Universal standard mapping between D-Bus and URI namespaces

Anders Feder lists.anders at feder.dk
Tue Jul 1 20:55:58 PDT 2008

Thanks for your reply.

ons, 02 07 2008 kl. 00:12 +0100, skrev Scott James Remnant:
> What surprised me was that you started with the well known
> reverse-domain-name scheme, and then tottered off into strange territory
> by then using dbus.freedesktop.org for anything.

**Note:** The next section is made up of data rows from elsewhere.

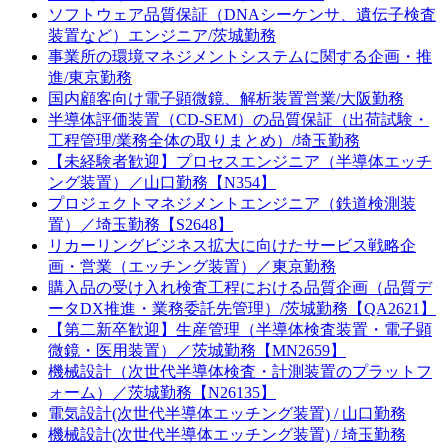
ソフトウェア品質保証（DNAシーケンサ、遺伝子検査
装置など）エンジニア/茨城勤務
事業所の環境マネジメントシステムに関する企画・推
進/東京勤務
国内顧客向け電子顕微鏡、解析装置営業/大阪勤務
半導体評価装置（CD-SEM）の品質保証（出荷試験・
工程管理/業務全体の取りまとめ）/埼玉勤務
【未経験者歓迎】プロセスエンジニア（半導体エッチ
ング装置）／山口勤務【N354】
プロジェクトマネジメントエンジニア（鉄道検測装
置）／埼玉勤務【S2648】
リカーリングビジネス拡大に向けたサービス戦略企
画・営業（エッチング装置）／東京勤務
購入品の受け入れ検査工程における品質企画（品質デ
ータDX推進・業務委託先管理）/茨城勤務【QA2621】
【第二新卒歓迎】生産管理（半導体検査装置・電子顕
微鏡・医用装置）／茨城勤務【MN2659】
機械設計（次世代半導体検査・計測装置のプラットフ
ォーム）／茨城勤務【N26135】
電気設計(次世代半導体エッチング装置) / 山口勤務
機械設計(次世代半導体エッチング装置) / 埼玉勤務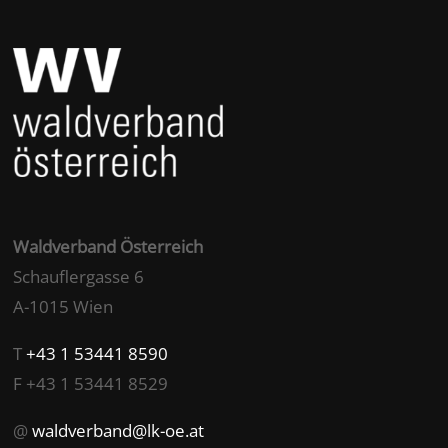
Waldverband Österreich
Schauflergasse 6
A-1015 Wien
T
+43 1 53441 8590
F +43 1 53441 8529
@
waldverband@lk-oe.at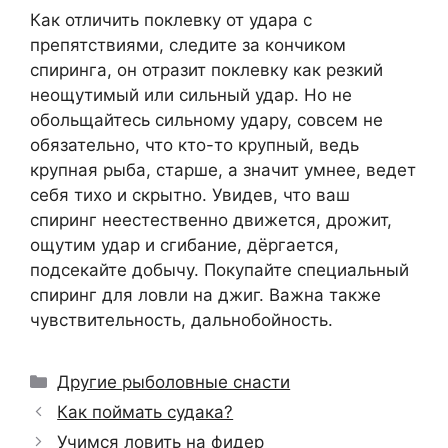
Как отличить поклевку от удара с
препятствиями, следите за кончиком
спиринга, он отразит поклевку как резкий
неощутимый или сильный удар. Но не
обольщайтесь сильному удару, совсем не
обязательно, что кто-то крупный, ведь
крупная рыба, старше, а значит умнее, ведет
себя тихо и скрытно. Увидев, что ваш
спиринг неестественно движется, дрожит,
ощутим удар и сгибание, дёргается,
подсекайте добычу. Покупайте специальный
спиринг для ловли на джиг. Важна также
чувствительность, дальнобойность.
Рубрики
Другие рыболовные снасти
Как поймать судака?
Учимся ловить на фидер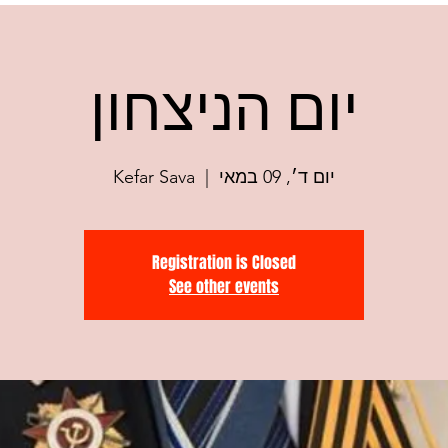
יום הניצחון
יום ד׳, 09 במאי
  |  
Kefar Sava
Registration is Closed
See other events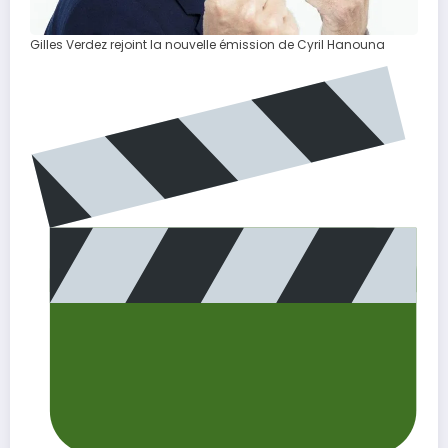
Gilles Verdez rejoint la nouvelle émission de Cyril Hanouna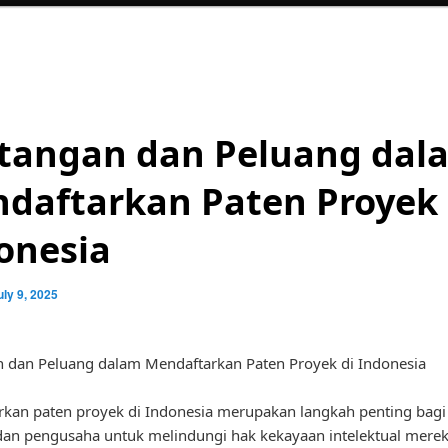
tangan dan Peluang dal
daftarkan Paten Proyek 
onesia
uly 9, 2025
 dan Peluang dalam Mendaftarkan Paten Proyek di Indonesia
kan paten proyek di Indonesia merupakan langkah penting bagi
dan pengusaha untuk melindungi hak kekayaan intelektual merek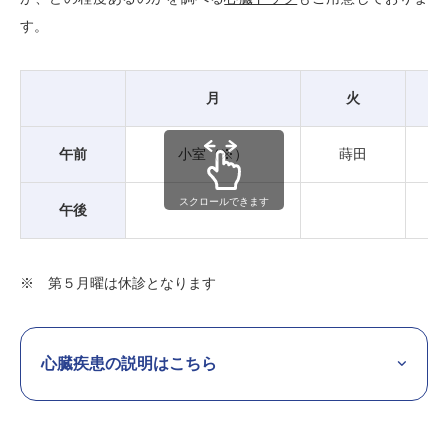
す。
月
火
午前
小室（※）
蒔田
スクロールできます
午後
※ 第５月曜は休診となります
心臓疾患の説明はこちら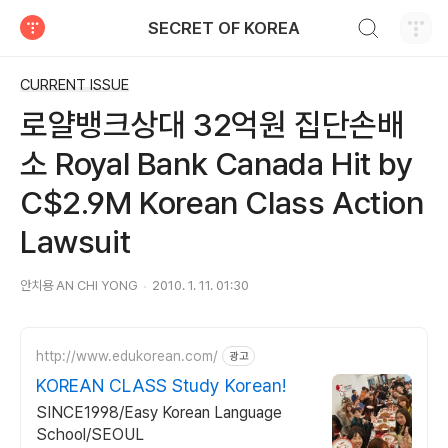
검색하기
SECRET OF KOREA
티스토리
CURRENT ISSUE
로얄뱅크상대 32억원 집단손배
소 Royal Bank Canada Hit by
C$2.9M Korean Class Action
Lawsuit
안치용 AN CHI YONG
2010. 1. 11. 01:30
http://www.edukorean.com/
광고
KOREAN CLASS Study Korean!
SINCE1998/Easy Korean Language
School/SEOUL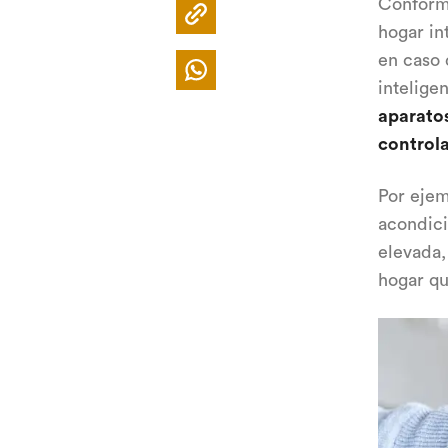
Conform
hogar in
en caso 
inteligen
aparatos
control
Por ejem
acondici
elevada,
hogar qu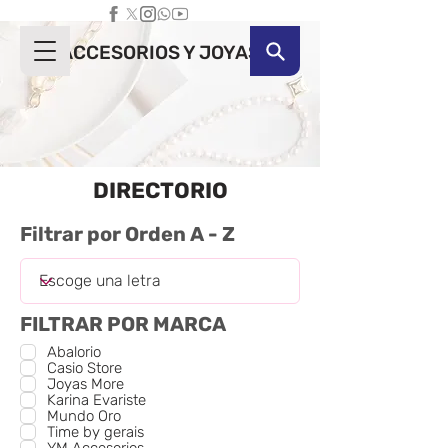
ACCESORIOS Y JOYAS
DIRECTORIO
Filtrar por Orden A - Z
FILTRAR POR MARCA
Abalorio
Casio Store
Joyas More
Karina Evariste
Mundo Oro
Time by gerais
YM Accesorios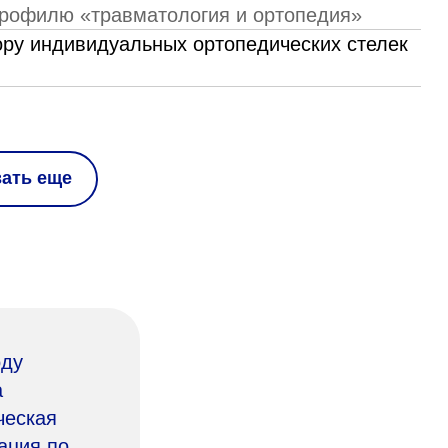
рофилю «травматология и ортопедия»
ору индивидуальных ортопедических стелек
зать еще
оду
а
ческая
ация по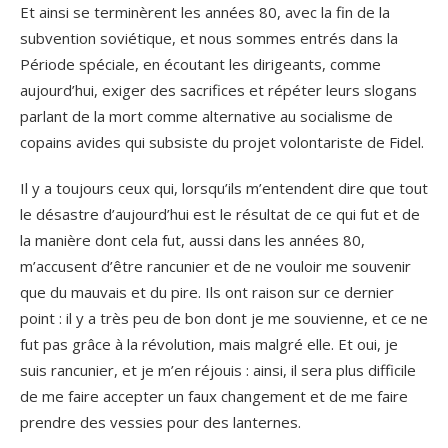
Et ainsi se terminèrent les années 80, avec la fin de la
subvention soviétique, et nous sommes entrés dans la
Période spéciale, en écoutant les dirigeants, comme
aujourd’hui, exiger des sacrifices et répéter leurs slogans
parlant de la mort comme alternative au socialisme de
copains avides qui subsiste du projet volontariste de Fidel.
Il y a toujours ceux qui, lorsqu’ils m’entendent dire que tout
le désastre d’aujourd’hui est le résultat de ce qui fut et de
la manière dont cela fut, aussi dans les années 80,
m’accusent d’être rancunier et de ne vouloir me souvenir
que du mauvais et du pire. Ils ont raison sur ce dernier
point : il y a très peu de bon dont je me souvienne, et ce ne
fut pas grâce à la révolution, mais malgré elle. Et oui, je
suis rancunier, et je m’en réjouis : ainsi, il sera plus difficile
de me faire accepter un faux changement et de me faire
prendre des vessies pour des lanternes.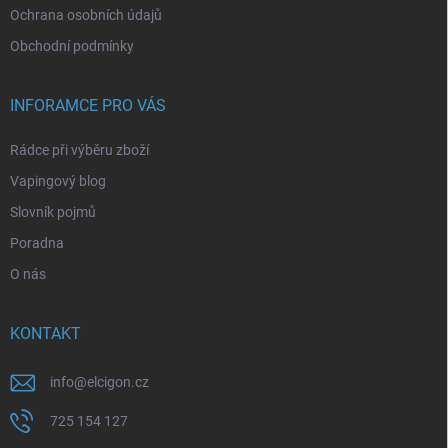
Ochrana osobních údajů
Obchodní podmínky
INFORAMCE PRO VÁS
Rádce při výběru zboží
Vapingový blog
Slovník pojmů
Poradna
O nás
KONTAKT
info
@
elcigon.cz
725 154 127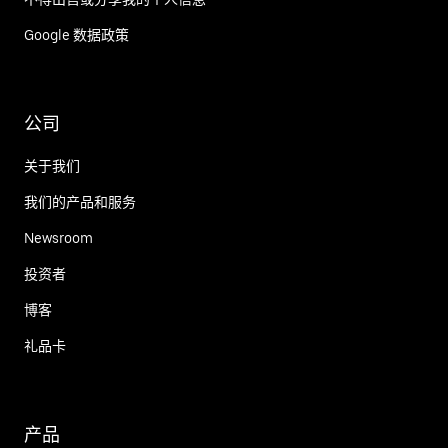
Google 数据政策
公司
关于我们
我们的产品和服务
Newsroom
投资者
博客
礼品卡
产品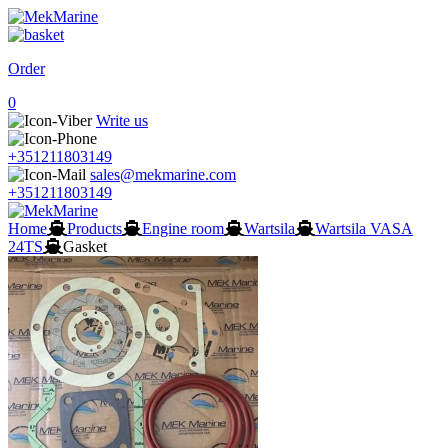
Order
0
Write us
+351211803149
sales@mekmarine.com
+351211803149
Home
Products
Engine room
Wartsila
Wartsila VASA
24TS
Gasket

I'm not sure how this qualifies as 'strange territory'? This is the
standard way of allocating portions of the URI namespace for use with
e.g. RDF schemas.

Using dbus.freedesktop.org as the root space denotes that we're talking
about D-Bus in the first place.

We can process the URI uniformly from right to left and get the right
meaning out of it, whereas with the scheme you propose (below) one
will first read the domain name, then the "/dbus" bit and only _then_
realize that the part which you have *already processed* were supposed
to have been interpreted in the context of D-Bus.

Sure, its not impossible to handle (you can buffer the first part), but
why impose this unneccesary difficulty everywhere you need to interpret
the resource name?

> Shouldn't instead the URL scheme be:
>   http://<bus name in reverse>/dbus/<interface>/<method>

Using names in reverse like that will not qualify as a valid URI, hence
it would defy the purpose of defining a mapping like this in the first
place. RDF and XML require valid URIs for namespaces.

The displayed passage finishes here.